Hughes v Lord Advocate [1963] 1 All ER 705 considered; South Australia Asset Management Corp v York Montague Ltd (sub nom Banque Bruxelles Lambert SA v Eagle Star Insurance Co Ltd) [1996] 3 All ER 365 considered; Siemens Building Technologies FE Ltd v Supershield Ltd [2010] 2 All ER (Comm) 1185 considered.

(4) When the advice had been given, it was on the basis that it would be paid for in accordance with the bank’s scheme for fees. The giving and taking of advice for a fee had been a matter of contract (see [132] of the judgment).

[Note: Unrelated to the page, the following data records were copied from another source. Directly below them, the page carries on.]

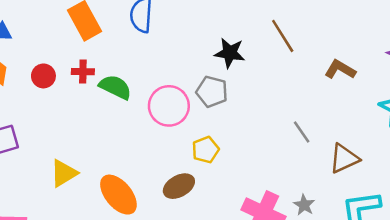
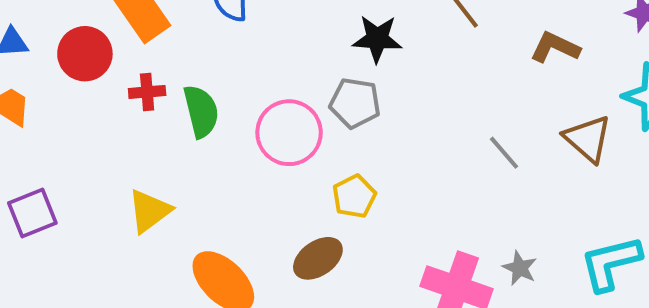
red circle: (43, 76) -> (85, 54), moved, size x1.4
green semicircle: (115, 87) -> (201, 111), turned 56
brown triangle: (344, 158) -> (588, 139), moved, turned -48
yellow triangle: (64, 173) -> (149, 211), moved

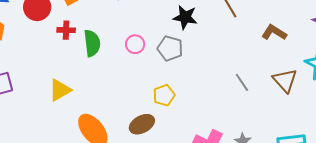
pink circle: (289, 133) -> (135, 44), moved, size x0.6

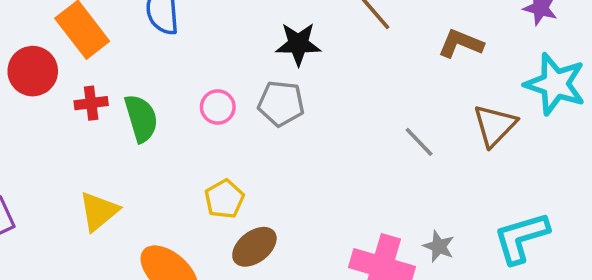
brown triangle: (285, 80) -> (495, 125), turned 36
yellow pentagon: (164, 95) -> (224, 199), moved

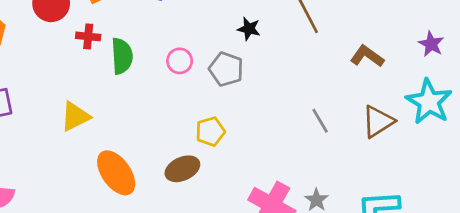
black star: (298, 44) -> (249, 29), size x0.7
yellow pentagon: (224, 199) -> (210, 131), moved

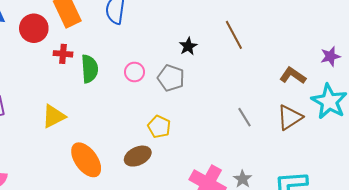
black star: (249, 29) -> (188, 46), turned 30
purple star: (431, 44) -> (330, 56), turned 30
brown L-shape: (367, 56) -> (293, 76), moved
yellow pentagon: (210, 131) -> (159, 127), turned -30

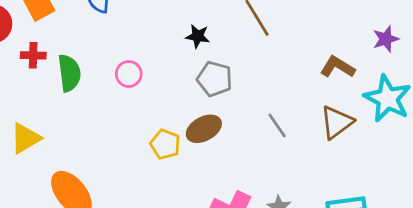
black star: (188, 46) -> (198, 36), turned -30
gray pentagon: (171, 78) -> (215, 79), moved
brown ellipse: (138, 156) -> (204, 129), moved

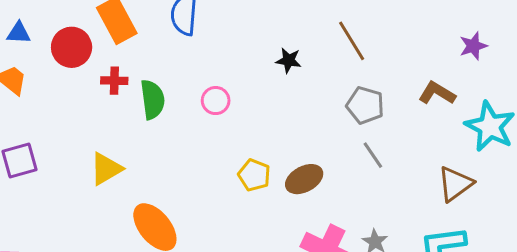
purple star: (386, 39) -> (473, 46), moved
gray pentagon: (215, 79) -> (365, 105), moved
brown triangle: (337, 122) -> (455, 184), moved
brown ellipse: (204, 129) -> (304, 179), moved

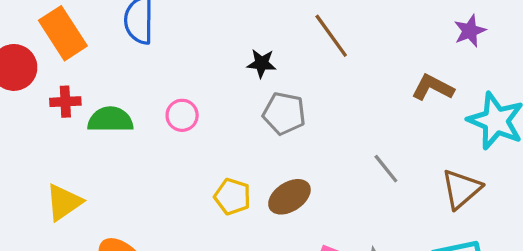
green semicircle: (153, 99) -> (110, 120), turned -78
gray pentagon: (365, 105) -> (284, 113), moved
gray line: (373, 155) -> (386, 169), moved

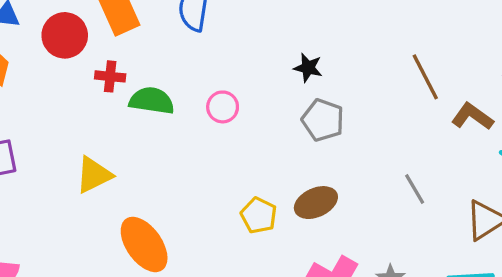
brown line: (331, 36) -> (425, 77), moved
yellow pentagon: (232, 197) -> (259, 215), moved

(5) Applying settled principles, although expressed as an ex gratia payment, the payment had not been made out of pure benevolence. It had represented the fund in which the claimant had been invested and the assets to which he had been entitled by way of aliquot share. It had only been because of a delay in recovery on some of those assets that the payment had not rolled into the money which the claimant had previously received (see [135], [136] of the judgment).

The claimant’s appeal on the ex gratia issue would be dismissed (see [137] of the judgment). Needler Financial Services v Taber [2002] 3 All ER 501 applied. Decision of Judge Havelock-Allan QC [2011] EWHC 2304 (QB) reversed In part.

Adrian Palmer QC and John Virgo (instructed by Clarke Willmott LLP) for the claimant; Stephen Cogley QC and Claudia Wilmot-Smith (instructed by DG Solicitors) for the bank.